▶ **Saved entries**
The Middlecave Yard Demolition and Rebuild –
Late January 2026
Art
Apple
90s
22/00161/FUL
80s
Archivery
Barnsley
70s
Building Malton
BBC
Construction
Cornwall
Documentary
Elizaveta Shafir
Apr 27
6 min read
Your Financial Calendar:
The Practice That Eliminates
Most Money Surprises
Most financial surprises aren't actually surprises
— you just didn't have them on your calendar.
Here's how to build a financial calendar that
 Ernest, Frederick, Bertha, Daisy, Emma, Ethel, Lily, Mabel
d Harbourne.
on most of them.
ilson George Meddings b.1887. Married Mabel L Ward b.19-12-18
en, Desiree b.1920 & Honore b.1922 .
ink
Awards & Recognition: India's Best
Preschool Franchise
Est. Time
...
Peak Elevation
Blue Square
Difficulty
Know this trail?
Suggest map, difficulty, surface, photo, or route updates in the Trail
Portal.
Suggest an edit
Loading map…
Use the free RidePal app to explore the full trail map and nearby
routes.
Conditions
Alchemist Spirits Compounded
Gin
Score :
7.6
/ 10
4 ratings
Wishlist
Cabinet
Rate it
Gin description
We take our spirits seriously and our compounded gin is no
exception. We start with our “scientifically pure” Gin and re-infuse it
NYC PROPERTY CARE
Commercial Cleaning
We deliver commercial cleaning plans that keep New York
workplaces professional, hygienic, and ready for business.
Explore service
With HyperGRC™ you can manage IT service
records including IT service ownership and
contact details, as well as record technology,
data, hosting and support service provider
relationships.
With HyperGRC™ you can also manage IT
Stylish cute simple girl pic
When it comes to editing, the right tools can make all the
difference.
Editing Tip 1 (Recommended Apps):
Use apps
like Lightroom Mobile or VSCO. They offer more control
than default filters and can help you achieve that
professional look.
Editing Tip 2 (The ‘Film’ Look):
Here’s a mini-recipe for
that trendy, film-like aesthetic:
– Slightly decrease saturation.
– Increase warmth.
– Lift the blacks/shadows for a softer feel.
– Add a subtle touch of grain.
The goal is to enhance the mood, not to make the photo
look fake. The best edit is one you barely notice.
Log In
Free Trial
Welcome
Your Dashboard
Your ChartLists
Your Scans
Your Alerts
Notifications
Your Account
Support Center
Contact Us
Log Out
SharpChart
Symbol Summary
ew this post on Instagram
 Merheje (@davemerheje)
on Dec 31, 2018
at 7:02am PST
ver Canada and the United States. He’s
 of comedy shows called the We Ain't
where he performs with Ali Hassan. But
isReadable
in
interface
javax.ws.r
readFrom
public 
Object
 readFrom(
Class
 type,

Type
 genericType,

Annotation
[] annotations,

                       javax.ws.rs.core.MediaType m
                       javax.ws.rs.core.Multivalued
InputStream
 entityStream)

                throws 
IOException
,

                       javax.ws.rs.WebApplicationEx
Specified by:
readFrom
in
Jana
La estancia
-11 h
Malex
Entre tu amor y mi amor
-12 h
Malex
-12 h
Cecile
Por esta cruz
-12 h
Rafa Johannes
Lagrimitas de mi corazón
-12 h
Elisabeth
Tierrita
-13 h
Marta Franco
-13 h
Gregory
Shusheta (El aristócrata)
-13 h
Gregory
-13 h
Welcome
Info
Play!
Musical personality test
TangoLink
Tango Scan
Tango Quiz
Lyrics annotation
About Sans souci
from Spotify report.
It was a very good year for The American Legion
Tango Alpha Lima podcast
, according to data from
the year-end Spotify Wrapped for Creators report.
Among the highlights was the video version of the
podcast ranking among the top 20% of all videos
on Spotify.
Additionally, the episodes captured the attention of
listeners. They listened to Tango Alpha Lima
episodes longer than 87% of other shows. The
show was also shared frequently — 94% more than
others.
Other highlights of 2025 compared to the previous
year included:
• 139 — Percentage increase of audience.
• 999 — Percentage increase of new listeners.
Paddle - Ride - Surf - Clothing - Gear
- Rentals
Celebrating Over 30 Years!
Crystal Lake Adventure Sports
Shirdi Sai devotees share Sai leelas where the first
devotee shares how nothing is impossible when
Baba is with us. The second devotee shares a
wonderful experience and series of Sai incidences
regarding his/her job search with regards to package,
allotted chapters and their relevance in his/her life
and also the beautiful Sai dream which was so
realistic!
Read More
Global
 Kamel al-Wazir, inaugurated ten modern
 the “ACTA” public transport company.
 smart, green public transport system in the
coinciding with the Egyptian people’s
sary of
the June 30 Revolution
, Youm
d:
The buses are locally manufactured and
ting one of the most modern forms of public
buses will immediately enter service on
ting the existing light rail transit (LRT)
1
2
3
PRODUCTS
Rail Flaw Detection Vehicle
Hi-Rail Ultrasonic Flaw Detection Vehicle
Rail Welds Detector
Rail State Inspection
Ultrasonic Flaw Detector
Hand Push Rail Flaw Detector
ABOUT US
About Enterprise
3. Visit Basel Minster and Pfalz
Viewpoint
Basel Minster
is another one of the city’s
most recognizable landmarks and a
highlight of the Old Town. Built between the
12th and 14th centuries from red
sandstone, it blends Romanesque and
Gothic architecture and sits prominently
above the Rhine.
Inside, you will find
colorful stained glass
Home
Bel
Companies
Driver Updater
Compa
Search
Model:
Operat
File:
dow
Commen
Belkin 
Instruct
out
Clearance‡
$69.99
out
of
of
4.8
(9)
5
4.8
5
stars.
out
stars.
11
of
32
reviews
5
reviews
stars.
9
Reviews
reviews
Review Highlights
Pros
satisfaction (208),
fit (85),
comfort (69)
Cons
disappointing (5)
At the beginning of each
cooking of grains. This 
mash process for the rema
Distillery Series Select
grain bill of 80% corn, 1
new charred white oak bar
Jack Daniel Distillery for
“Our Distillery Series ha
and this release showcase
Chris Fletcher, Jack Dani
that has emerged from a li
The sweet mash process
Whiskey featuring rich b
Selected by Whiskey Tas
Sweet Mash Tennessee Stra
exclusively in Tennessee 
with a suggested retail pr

▶ **Task details**
Reproduce every entry above so that each one matches its source exactly.

▶ **Completed task**
The Middlecave Yard Demolition and Rebuild –
Late January 2026
Art
Apple
90s
22/00161/FUL
80s
Archivery
Barnsley
70s
Building Malton
BBC
Construction
Cornwall
Documentary
Elizaveta Shafir
Apr 27
6 min read
Your Financial Calendar:
The Practice That Eliminates
Most Money Surprises
Most financial surprises aren't actually surprises
— you just didn't have them on your calendar.
Here's how to build a financial calendar that
 Ernest, Frederick, Bertha, Daisy, Emma, Ethel, Lily, Mabel
d Harbourne.
on most of them.
ilson George Meddings b.1887. Married Mabel L Ward b.19-12-18
en, Desiree b.1920 & Honore b.1922 .
ink
Awards & Recognition: India's Best
Preschool Franchise
Est. Time
...
Peak Elevation
Blue Square
Difficulty
Know this trail?
Suggest map, difficulty, surface, photo, or route updates in the Trail
Portal.
Suggest an edit
Loading map…
Use the free RidePal app to explore the full trail map and nearby
routes.
Conditions
Alchemist Spirits Compounded
Gin
Score :
7.6
/ 10
4 ratings
Wishlist
Cabinet
Rate it
Gin description
We take our spirits seriously and our compounded gin is no
exception. We start with our “scientifically pure” Gin and re-infuse it
NYC PROPERTY CARE
Commercial Cleaning
We deliver commercial cleaning plans that keep New York
workplaces professional, hygienic, and ready for business.
Explore service
With HyperGRC™ you can manage IT service
records including IT service ownership and
contact details, as well as record technology,
data, hosting and support service provider
relationships.
With HyperGRC™ you can also manage IT
Stylish cute simple girl pic
When it comes to editing, the right tools can make all the
difference.
Editing Tip 1 (Recommended Apps):
Use apps
like Lightroom Mobile or VSCO. They offer more control
than default filters and can help you achieve that
professional look.
Editing Tip 2 (The ‘Film’ Look):
Here’s a mini-recipe for
that trendy, film-like aesthetic:
– Slightly decrease saturation.
– Increase warmth.
– Lift the blacks/shadows for a softer feel.
– Add a subtle touch of grain.
The goal is to enhance the mood, not to make the photo
look fake. The best edit is one you barely notice.
Log In
Free Trial
Welcome
Your Dashboard
Your ChartLists
Your Scans
Your Alerts
Notifications
Your Account
Support Center
Contact Us
Log Out
SharpChart
Symbol Summary
ew this post on Instagram
 Merheje (@davemerheje)
on Dec 31, 2018
at 7:02am PST
ver Canada and the United States. He’s
 of comedy shows called the We Ain't
where he performs with Ali Hassan. But
isReadable
in
interface
javax.ws.r
readFrom
public 
Object
 readFrom(
Class
 type,

Type
 genericType,

Annotation
[] annotations,

                       javax.ws.rs.core.MediaType m
                       javax.ws.rs.core.Multivalued
InputStream
 entityStream)

                throws 
IOException
,

                       javax.ws.rs.WebApplicationEx
Specified by:
readFrom
in
Jana
La estancia
-11 h
Malex
Entre tu amor y mi amor
-12 h
Malex
-12 h
Cecile
Por esta cruz
-12 h
Rafa Johannes
Lagrimitas de mi corazón
-12 h
Elisabeth
Tierrita
-13 h
Marta Franco
-13 h
Gregory
Shusheta (El aristócrata)
-13 h
Gregory
-13 h
Welcome
Info
Play!
Musical personality test
TangoLink
Tango Scan
Tango Quiz
Lyrics annotation
About Sans souci
from Spotify report.
It was a very good year for The American Legion
Tango Alpha Lima podcast
, according to data from
the year-end Spotify Wrapped for Creators report.
Among the highlights was the video version of the
podcast ranking among the top 20% of all videos
on Spotify.
Additionally, the episodes captured the attention of
listeners. They listened to Tango Alpha Lima
episodes longer than 87% of other shows. The
show was also shared frequently — 94% more than
others.
Other highlights of 2025 compared to the previous
year included:
• 139 — Percentage increase of audience.
• 999 — Percentage increase of new listeners.
Paddle - Ride - Surf - Clothing - Gear
- Rentals
Celebrating Over 30 Years!
Crystal Lake Adventure Sports
Shirdi Sai devotees share Sai leelas where the first
devotee shares how nothing is impossible when
Baba is with us. The second devotee shares a
wonderful experience and series of Sai incidences
regarding his/her job search with regards to package,
allotted chapters and their relevance in his/her life
and also the beautiful Sai dream which was so
realistic!
Read More
Global
 Kamel al-Wazir, inaugurated ten modern
 the “ACTA” public transport company.
 smart, green public transport system in the
coinciding with the Egyptian people’s
sary of
the June 30 Revolution
, Youm
d:
The buses are locally manufactured and
ting one of the most modern forms of public
buses will immediately enter service on
ting the existing light rail transit (LRT)
1
2
3
PRODUCTS
Rail Flaw Detection Vehicle
Hi-Rail Ultrasonic Flaw Detection Vehicle
Rail Welds Detector
Rail State Inspection
Ultrasonic Flaw Detector
Hand Push Rail Flaw Detector
ABOUT US
About Enterprise
3. Visit Basel Minster and Pfalz
Viewpoint
Basel Minster
is another one of the city’s
most recognizable landmarks and a
highlight of the Old Town. Built between the
12th and 14th centuries from red
sandstone, it blends Romanesque and
Gothic architecture and sits prominently
above the Rhine.
Inside, you will find
colorful stained glass
Home
Bel
Companies
Driver Updater
Compa
Search
Model:
Operat
File:
dow
Commen
Belkin 
Instruct
out
Clearance‡
$69.99
out
of
of
4.8
(9)
5
4.8
5
stars.
out
stars.
11
of
32
reviews
5
reviews
stars.
9
Reviews
reviews
Review Highlights
Pros
satisfaction (208),
fit (85),
comfort (69)
Cons
disappointing (5)
At the beginning of each
cooking of grains. This 
mash process for the rema
Distillery Series Select
grain bill of 80% corn, 1
new charred white oak bar
Jack Daniel Distillery for
“Our Distillery Series ha
and this release showcase
Chris Fletcher, Jack Dani
that has emerged from a li
The sweet mash process
Whiskey featuring rich b
Selected by Whiskey Tas
Sweet Mash Tennessee Stra
exclusively in Tennessee 
with a suggested retail pr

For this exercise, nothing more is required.